Los únicos que parecieron tomarse en serio la extraña adquisición fueron los solemnes escribas de Nuestra Palabra , que sin dudar publicaron no sólo un improbable reportaje al camarada delantero sino que le dieron el mismo o mayor espacio a la noticia que la prensa capitalista otorgaba al caso del oscuro marinero.

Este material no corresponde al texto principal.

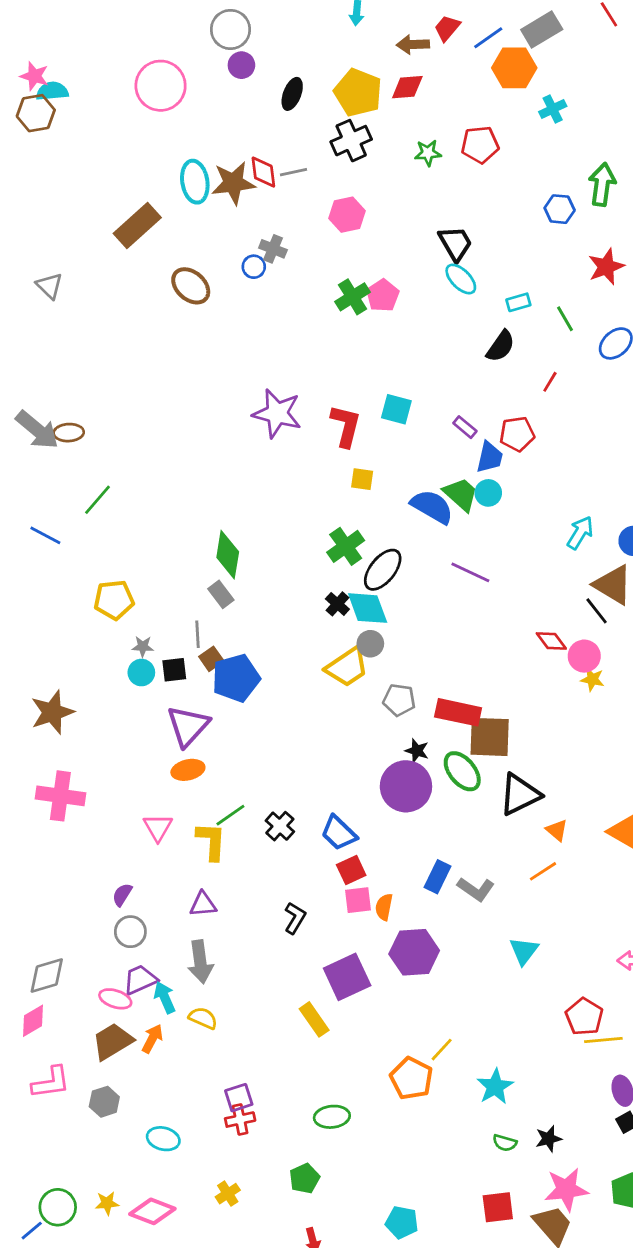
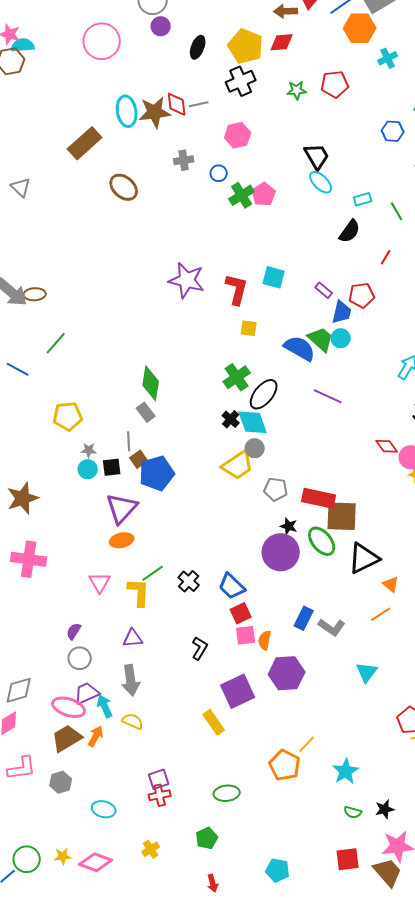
gray cross: (273, 249) -> (184, 160), turned -30
blue circle: (254, 267) -> (219, 173), moved
pink ellipse: (115, 999) -> (69, 707), size x1.4

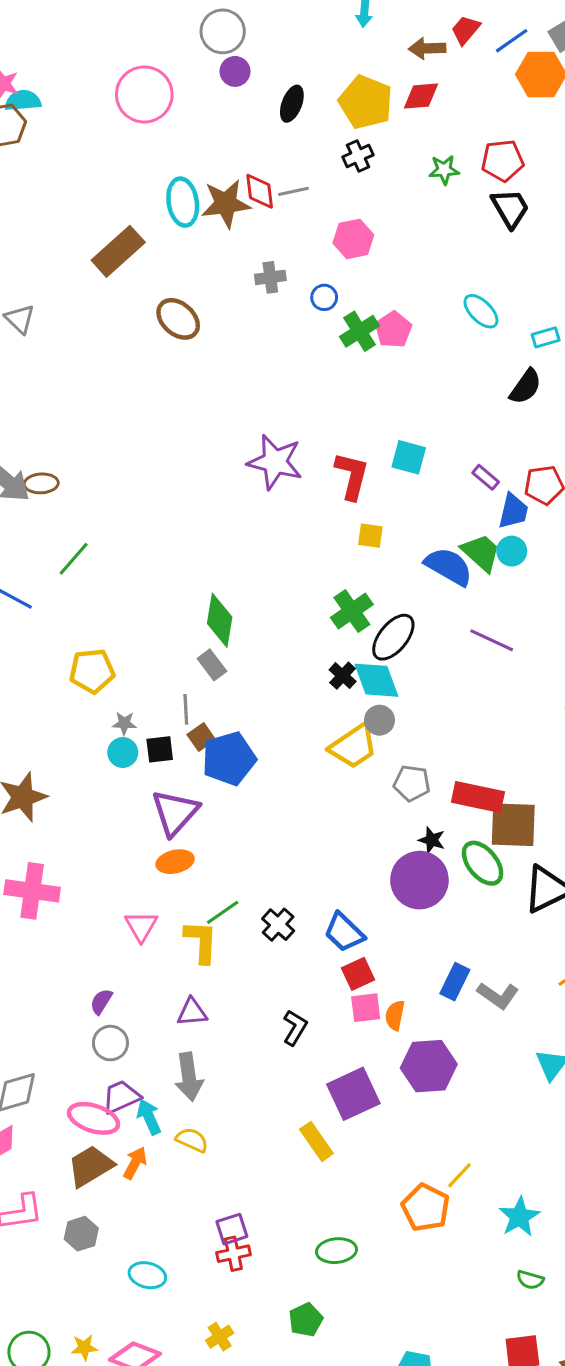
black cross: (241, 81) -> (358, 156), size x0.7
black trapezoid: (317, 156) -> (510, 208), moved

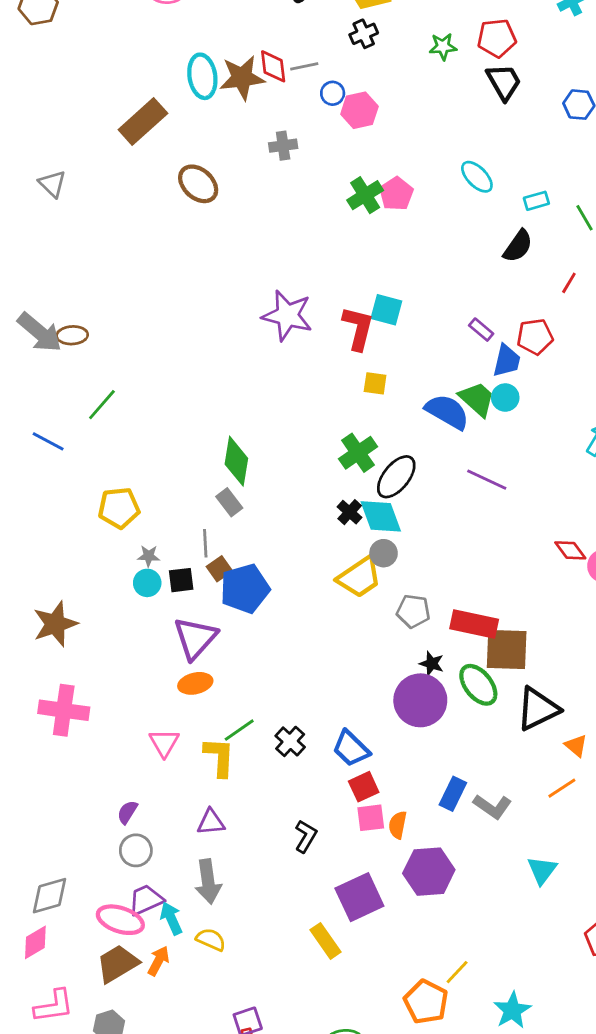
blue circle: (324, 297) -> (333, 93), moved
cyan square: (409, 457) -> (386, 310), moved

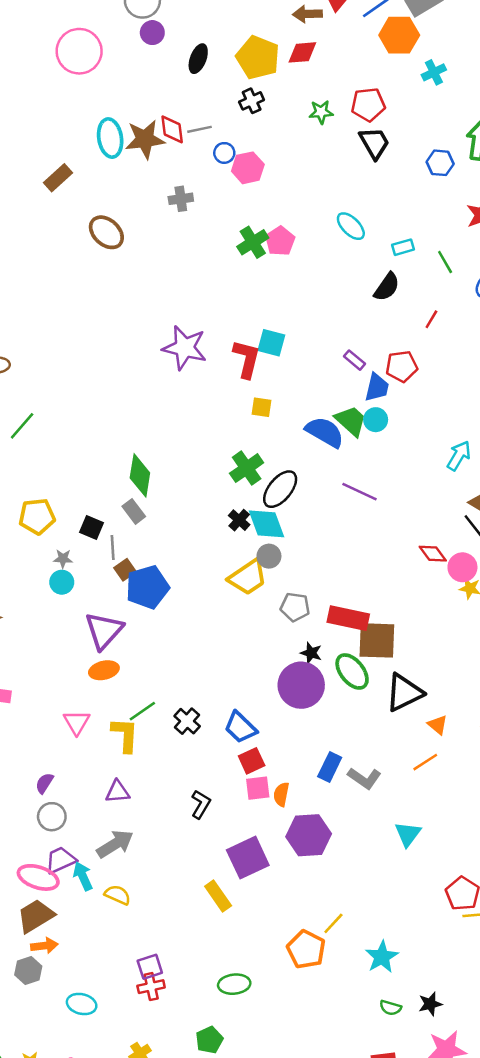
brown rectangle: (143, 122) -> (58, 178), size x0.7
black square: (181, 580) -> (92, 528), moved, turned 30
gray arrow: (208, 882) -> (115, 844), turned -114
orange arrow: (159, 961) -> (44, 946), moved, turned 55

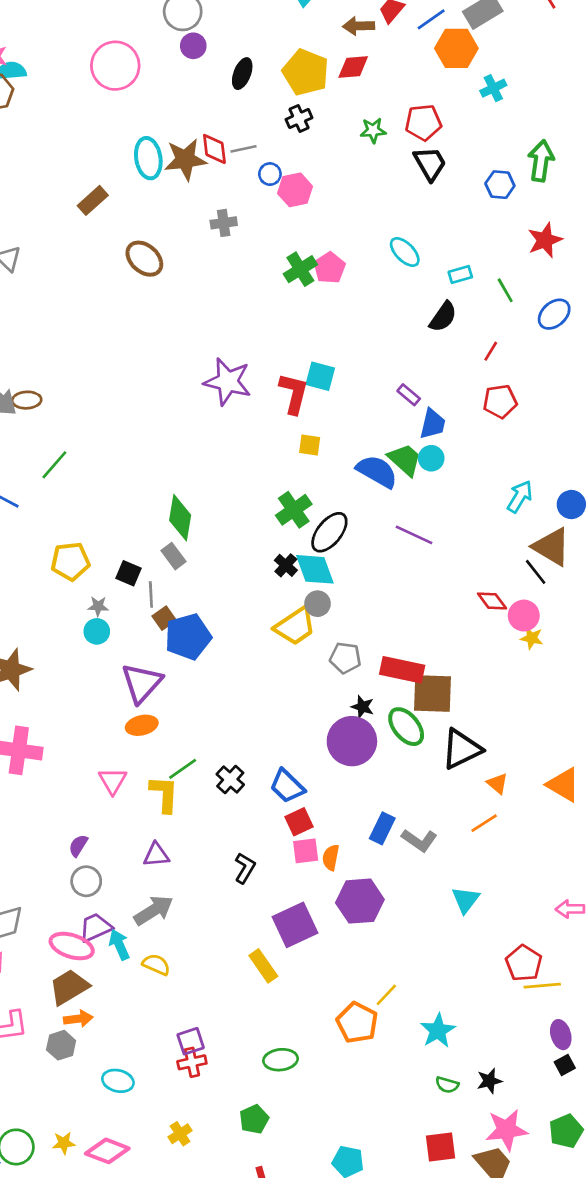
red pentagon: (402, 366) -> (500, 401), moved

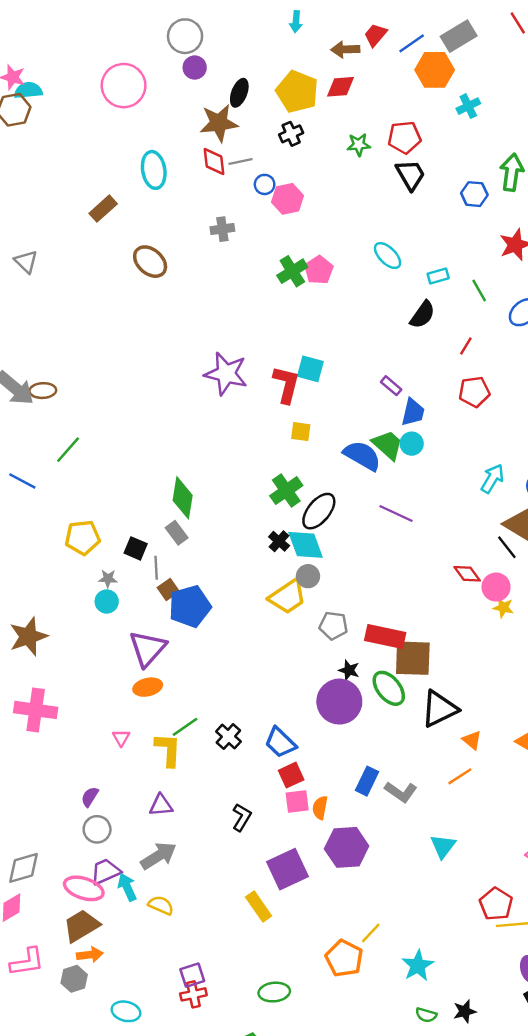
brown star: (185, 159) -> (219, 123), moved
pink triangle: (113, 781) -> (121, 738), size x0.7

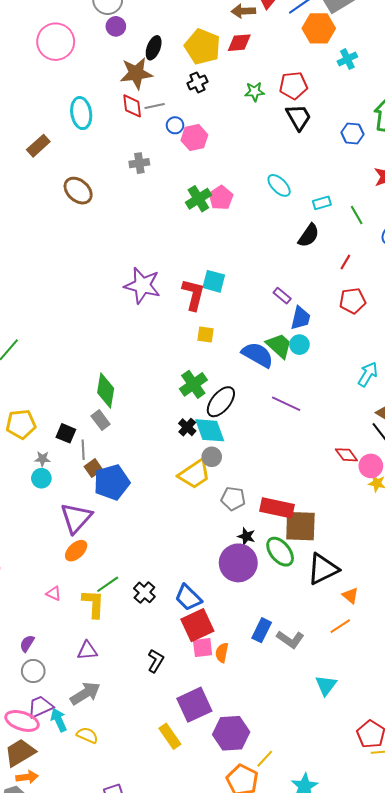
orange ellipse: (148, 687) -> (76, 551), turned -30
pink triangle: (121, 738) -> (54, 593), turned -35
red square: (291, 775) -> (197, 625), size x1.5
purple hexagon: (347, 847) -> (231, 733), moved

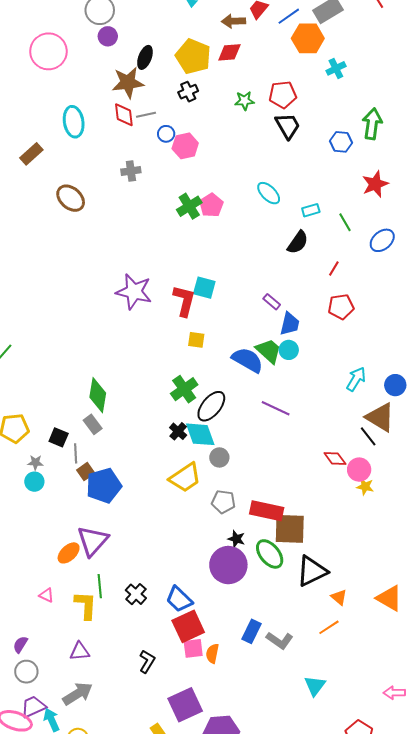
gray circle: (212, 457) -> (219, 457), moved
purple triangle: (76, 518) -> (93, 541), moved
green line: (108, 584) -> (100, 586), turned -60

No faltaron las rápidas especulaciones y suspicacias: en realidad, lo del centroforward rubio no era sino una manera de tapar la turbia historia del bailarín conflictivo, ese Igor Granodin que si no había desertado en Buenos Aires había colgado definitivamente las zapatillas inmediatamente después de regresar tras la Cortina de Hierro: la noticia de su repentina muerte, producto de un virus desconocido contraído durante la gira por tóxicos países tropicales o por lo menos americanos, había circulado, aunque extraoficialmente, por aquellos días. Todo muy raro.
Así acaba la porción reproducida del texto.